SOD activity was evaluated based on its capacity to catalyze the conversion of superoxide anions (O2) into molecular oxygen (O2) and hydrogen peroxide (H2O2). The assay utilized the following reagents from Sigma-Aldrich: 0.2 M phosphate buffer (pH 7.8), 0.01 M EDTA, 15 µM cytochrome C, and 0.5 mM xanthine (pH 7.4). A total of 200 µL of the reaction mixture was prepared, followed by the addition of 20 µL xanthine oxidase (0.90 mU/mL) and 20 µL of the tissue homogenate. The reaction’s progress was monitored by measuring absorbance at 415 nm. SOD activity was quantified against a standard curve (0–25 U/mL) and reported as units per milligram of protein [50].

4.5.2. CAT Activity

CAT activity was determined based on its ability to decompose H2O2. The assay involved mixing 50 µL of 30 mM H2O2 in 50 mM phosphate buffer (pH 7.0) with 10 µL of the tissue homogenate.
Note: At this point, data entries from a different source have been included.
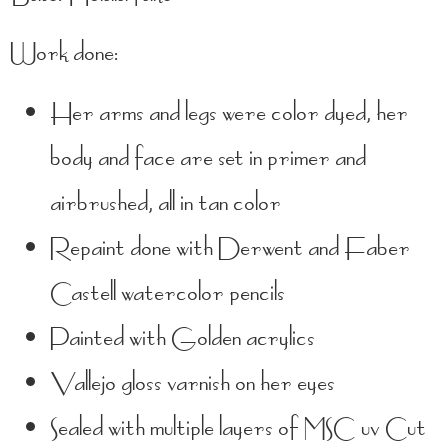
Work done:
Her arms and legs were color dyed, her
body and face are set in primer and
airbrushed, all in tan color
Repaint done with Derwent and Faber
Castell watercolor pencils
Painted with Golden acrylics
Vallejo gloss varnish on her eyes
Sealed with multiple layers of MSC uv Cut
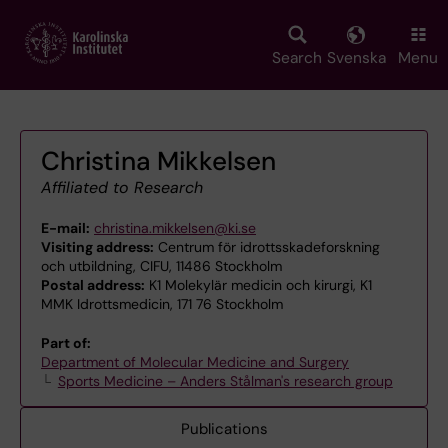
Skip
to
main
Search
Svenska
Menu
content
Christina Mikkelsen
Affiliated to Research
E-mail:
christina.mikkelsen@ki.se
Visiting address:
Centrum för idrottsskadeforskning
och utbildning, CIFU, 11486 Stockholm
Postal address:
K1 Molekylär medicin och kirurgi, K1
MMK Idrottsmedicin, 171 76 Stockholm
Part of:
Department of Molecular Medicine and Surgery
Sports Medicine – Anders Stålman's research group
Publications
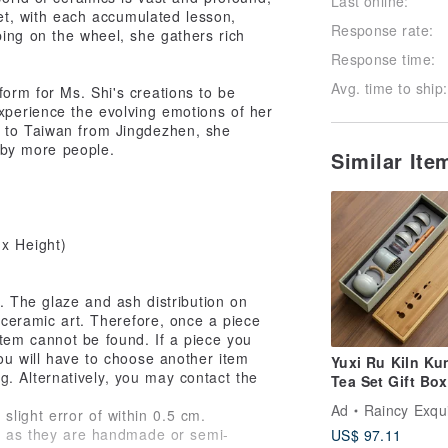
Last online:
Yet, with each accumulated lesson,
Response rate:
ing on the wheel, she gathers rich
Response time:
Avg. time to ship:
rm for Ms. Shi's creations to be
xperience the evolving emotions of her
s to Taiwan from Jingdezhen, she
d by more people.
Similar It
x Height)
. The glaze and ash distribution on
 ceramic art. Therefore, once a piece
 item cannot be found. If a piece you
ou will have to choose another item
Yuxi Ru Kiln Ku
g. Alternatively, you may contact the
Tea Set Gift Box
Incense (Comes
Ad
Raincy Exquisite
ight error of within 0.5 cm.
Handbag)
s, as they are handmade or semi-
US$ 97.11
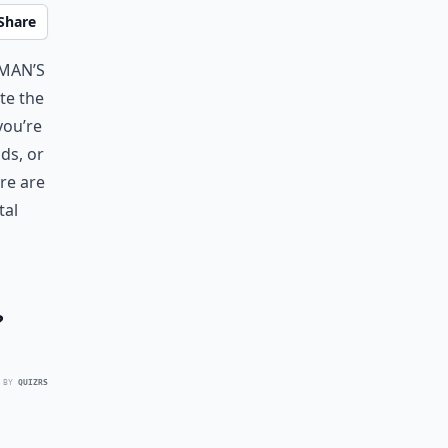
Share
 man’s
ite the
you’re
ds, or
re are
tal
?
 BY
QUIZRS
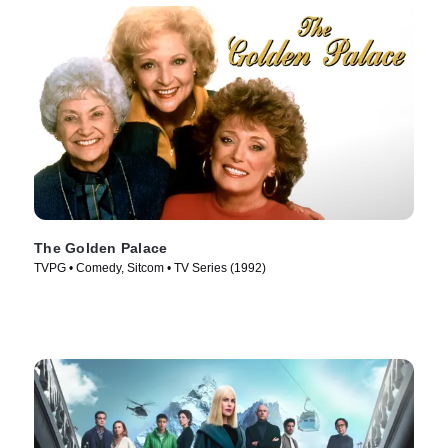
The Golden Palace
TVPG • Comedy, Sitcom • TV Series (1992)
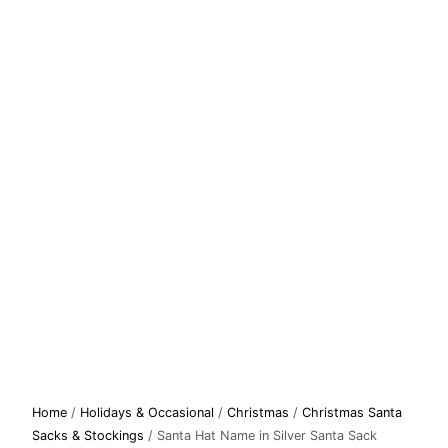
Santa
Home
/
Holidays & Occasional
/
Christmas
/
Christmas Santa
Hat
Sacks & Stockings
/ Santa Hat Name in Silver Santa Sack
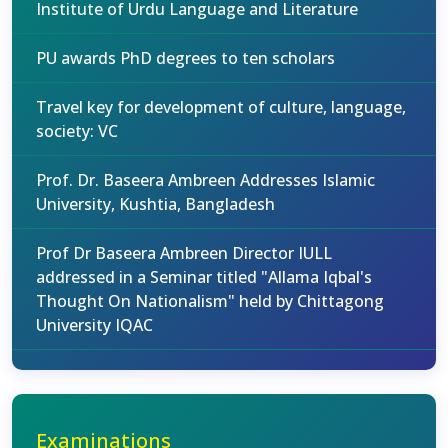
Institute of Urdu Language and Literature
PU awards PhD degrees to ten scholars
Travel key for development of culture, language,
society: VC
Prof. Dr. Baseera Ambreen Addresses Islamic
University, Kushtia, Bangladesh
Prof Dr Baseera Ambreen Director IULL
addressed in a Seminar titled "Allama Iqbal's
Thought On Nationalism" held by Chittagong
University IQAC
Examinations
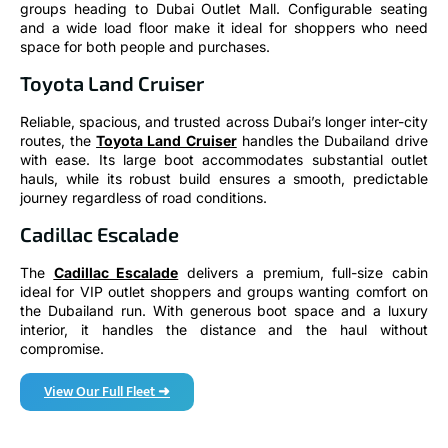
and a wide load floor make it ideal for shoppers who need
space for both people and purchases.
Toyota Land Cruiser
Reliable, spacious, and trusted across Dubai’s longer inter-city
routes, the
Toyota Land Cruiser
handles the Dubailand drive
with ease. Its large boot accommodates substantial outlet
hauls, while its robust build ensures a smooth, predictable
journey regardless of road conditions.
Cadillac Escalade
The
Cadillac Escalade
delivers a premium, full-size cabin
ideal for VIP outlet shoppers and groups wanting comfort on
the Dubailand run. With generous boot space and a luxury
interior, it handles the distance and the haul without
compromise.
View Our Full Fleet ➜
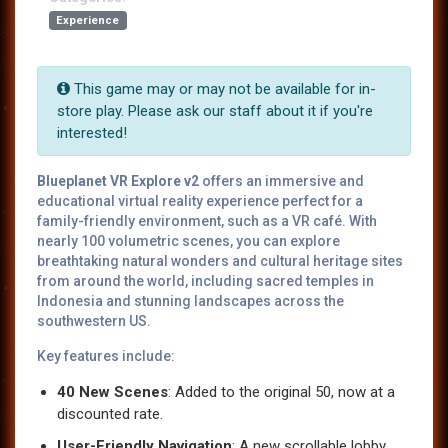
Experience
This game may or may not be available for in-
store play. Please ask our staff about it if you're
interested!
Blueplanet VR Explore v2
offers an immersive and
educational virtual reality experience perfect for a
family-friendly environment, such as a VR café. With
nearly 100 volumetric scenes, you can explore
breathtaking natural wonders and cultural heritage sites
from around the world, including sacred temples in
Indonesia and stunning landscapes across the
southwestern US.
Key features include:
40 New Scenes
: Added to the original 50, now at a
discounted rate.
User-Friendly Navigation
: A new scrollable lobby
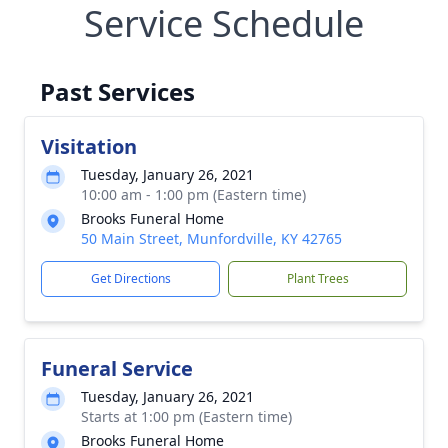
Service Schedule
Past Services
Visitation
Tuesday, January 26, 2021
10:00 am - 1:00 pm (Eastern time)
Brooks Funeral Home
50 Main Street, Munfordville, KY 42765
Get Directions
Plant Trees
Funeral Service
Tuesday, January 26, 2021
Starts at 1:00 pm (Eastern time)
Brooks Funeral Home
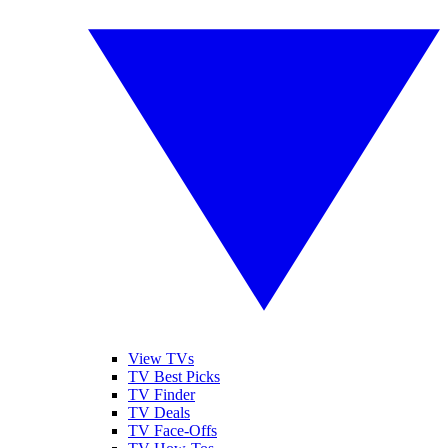
View TVs
TV Best Picks
TV Finder
TV Deals
TV Face-Offs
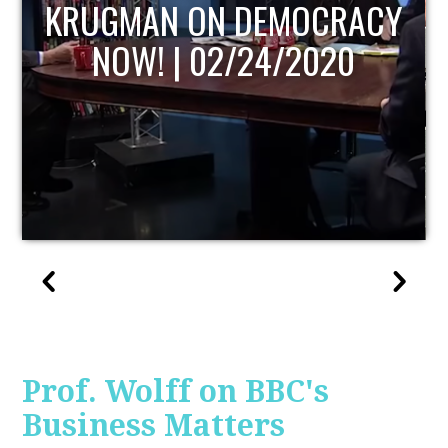
UPDATE
Prof. Wolff on BBC's
Business Matters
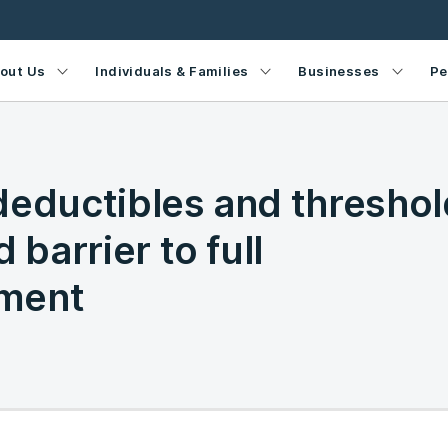
out Us
Individuals & Families
Businesses
Pe
deductibles and threshol
 barrier to full
ment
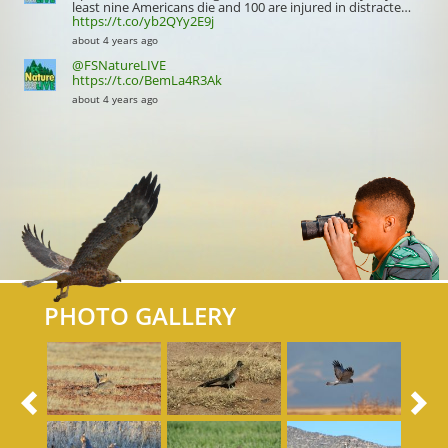
least nine Americans die and 100 are injured in distracte…
https://t.co/yb2QYy2E9j
about 4 years ago
@FSNatureLIVE
https://t.co/BemLa4R3Ak
about 4 years ago
PHOTO GALLERY
Previous
N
The reaction was halted by adding 150 µL of 5 mM potassium permanganate followed by 25 µL of 4 M sulfuric acid. Absorbance was read at 490 nm, and CAT activity was calculated using a standard curve (10–100 U/mL), with results expressed as units per milligram of protein [51].

4.5.3. GSH-Px Activity

GSH-Px activity was assessed by incubating 20 µL of tissue homogenate with a reaction mixture containing 10 µL of 1 mM dithiothreitol (DTT), 10 mM monosodium phosphate, 1 mM sodium azide, 100 µL of 40 mM phosphate buffer (pH 7.0), 50 mM reduced glutathione (GSH), and 30% hydrogen peroxide. The mixture was incubated at 25 °C for 10 min, after which 10 µL of 10 mM DTNB was added. Absorbance was measured at 412 nm. GSH-Px activity was calculated using a standard curve (0–5 U/mL) and reported as units per milligram of protein [52].

4.5.4. Lipid Peroxidation Assay (MDA Levels)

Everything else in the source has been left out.